Department of Biophysics, Medical College of Wisconsin, 8701 Watertown Plank Road, Milwaukee, WI 53226, United States; Free Radical Research Center, Medical College of Wisconsin, 8701 Watertown Plank Road, Milwaukee, WI 53226, United States.
Aix Marseille Univ, CNRS, ICR, UMR 7273, Marseille 13013, France.
Cancer Treat Res Commun. 2020;25:100210. doi: 10.1016/j.ctarc.2020.100210. Epub 2020 Sep 17.
Melanoma is an aggressive form of skin cancer for which there are no effective drugs for prolonged treatment. The existing kinase inhibitor antiglycolytic drugs (B-Raf serine/threonine kinase or BRAF inhibitors) are effective for a short time followed by a rapid onset of drug resistance.
Here, we show that a mitochondria-targeted analog of magnolol, Mito-magnolol (Mito-MGN), inhibits oxidative phosphorylation (OXPHOS) and proliferation of melanoma cells more potently than untargeted magnolol.
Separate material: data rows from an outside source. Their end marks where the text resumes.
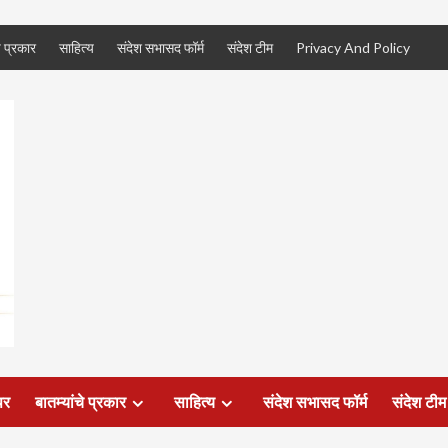
े प्रकार
साहित्य
संदेश सभासद फॉर्म
संदेश टीम
Privacy And Policy
पर
बातम्यांचे प्रकार
साहित्य
संदेश सभासद फॉर्म
संदेश टीम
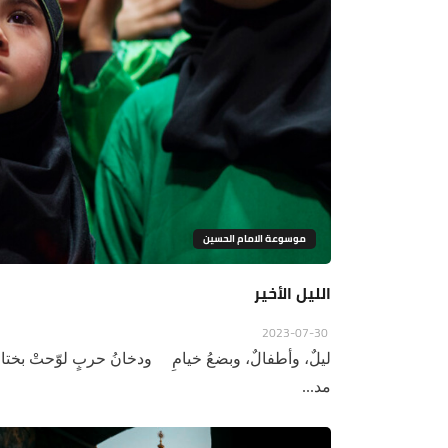
موسوعة الامام الحسين
الليل الأخير
2023-07-30
ليلٌ، وأطفالٌ، وبضعُ خيامِ ودخانُ حربٍ لوّحتْ بختامِللم
مد...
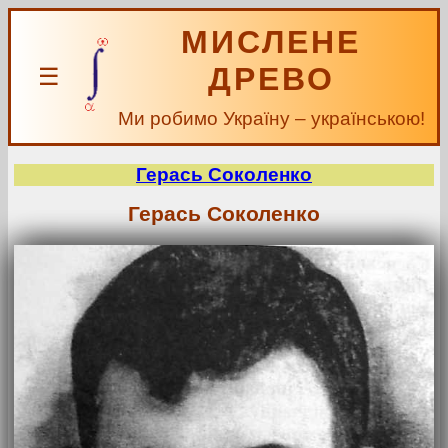
МИСЛЕНЕ
ДРЕВО
☰
Ми робимо Україну – українською!
Герась Соколенко
Герась Соколенко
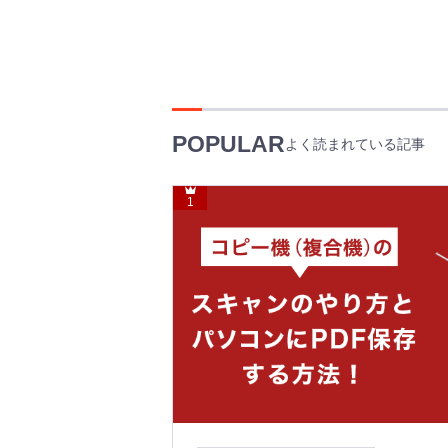
POPULAR
よく読まれている記事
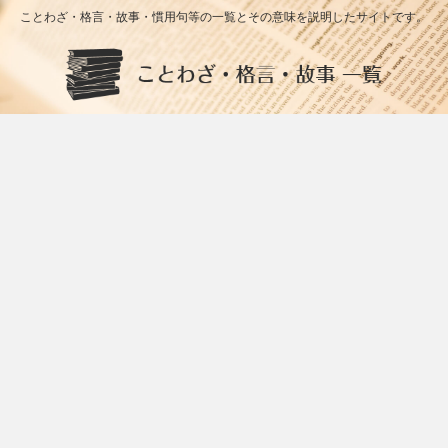
ことわざ・格言・故事・慣用句等の一覧とその意味を説明したサイトです。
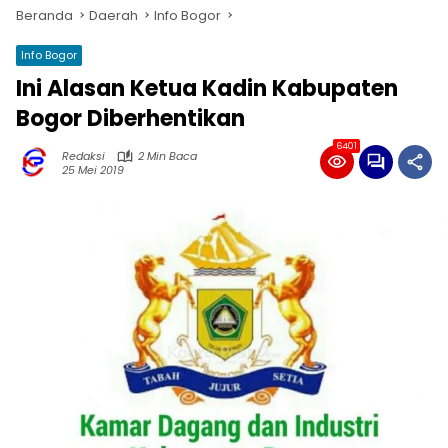
Beranda
Daerah
Info Bogor
Info Bogor
Ini Alasan Ketua Kadin Kabupaten
Bogor Diberhentikan
6401
Redaksi
2 Min Baca
25 Mei 2019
Mito-MGN also inhibited tumor growth in murine melanoma xenografts. Mito-MGN decreased mitochondrial membrane potential and modulated energetic and mitophagy signaling proteins.
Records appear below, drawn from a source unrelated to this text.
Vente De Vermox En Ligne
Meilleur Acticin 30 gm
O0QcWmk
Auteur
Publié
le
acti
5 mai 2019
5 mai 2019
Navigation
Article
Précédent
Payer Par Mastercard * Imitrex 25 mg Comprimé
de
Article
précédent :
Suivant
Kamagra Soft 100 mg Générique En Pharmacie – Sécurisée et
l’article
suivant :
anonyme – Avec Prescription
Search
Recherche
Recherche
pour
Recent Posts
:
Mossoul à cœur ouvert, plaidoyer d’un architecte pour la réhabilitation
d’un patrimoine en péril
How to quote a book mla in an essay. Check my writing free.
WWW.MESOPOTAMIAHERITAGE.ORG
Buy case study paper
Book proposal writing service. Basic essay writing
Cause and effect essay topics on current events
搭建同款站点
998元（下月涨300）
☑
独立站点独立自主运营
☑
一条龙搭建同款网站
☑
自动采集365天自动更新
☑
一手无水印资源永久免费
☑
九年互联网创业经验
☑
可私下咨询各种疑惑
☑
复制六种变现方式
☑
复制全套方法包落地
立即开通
Results indicate that Mito-MGN is significantly more potent than the FDA-approved OXPHOS inhibitor in inhibiting proliferation of melanoma cells.
These findings have implications in the treatment of melanomas with enhanced OXPHOS status due to metabolic reprogramming or drug resistance.
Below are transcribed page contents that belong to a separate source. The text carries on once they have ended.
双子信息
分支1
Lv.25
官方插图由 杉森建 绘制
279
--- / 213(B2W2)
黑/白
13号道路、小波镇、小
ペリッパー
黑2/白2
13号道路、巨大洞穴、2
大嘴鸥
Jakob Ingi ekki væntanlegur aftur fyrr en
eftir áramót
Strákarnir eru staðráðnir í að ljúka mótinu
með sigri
黑色素瘤是一种侵袭性皮肤癌,目前尚无有效的长期治疗药物。现有的激酶抑制剂抗糖酵解药物(B-Raf 丝氨酸/苏氨酸激酶或 BRAF 抑制剂)在短时间内有效,但随后迅速产生耐药性。
在这里,我们发现姜黄素的一种线粒体靶向类似物,Mito-magnolol(Mito-MGN),比非靶向姜黄素更有效地抑制黑色素瘤细胞的氧化磷酸化(OXPHOS)和增殖。Mito-MGN 还抑制了小鼠黑色素瘤异种移植瘤的生长。Mito-MGN 降低了线粒体膜电位,并调节了能量和自噬信号蛋白。
结果表明,Mito-MGN 比 FDA 批准的 OXPHOS 抑制剂更有效地抑制黑色素瘤细胞的增殖。
这些发现对代谢重编程或耐药性导致 OXPHOS 状态增强的黑色素瘤的治疗具有重要意义。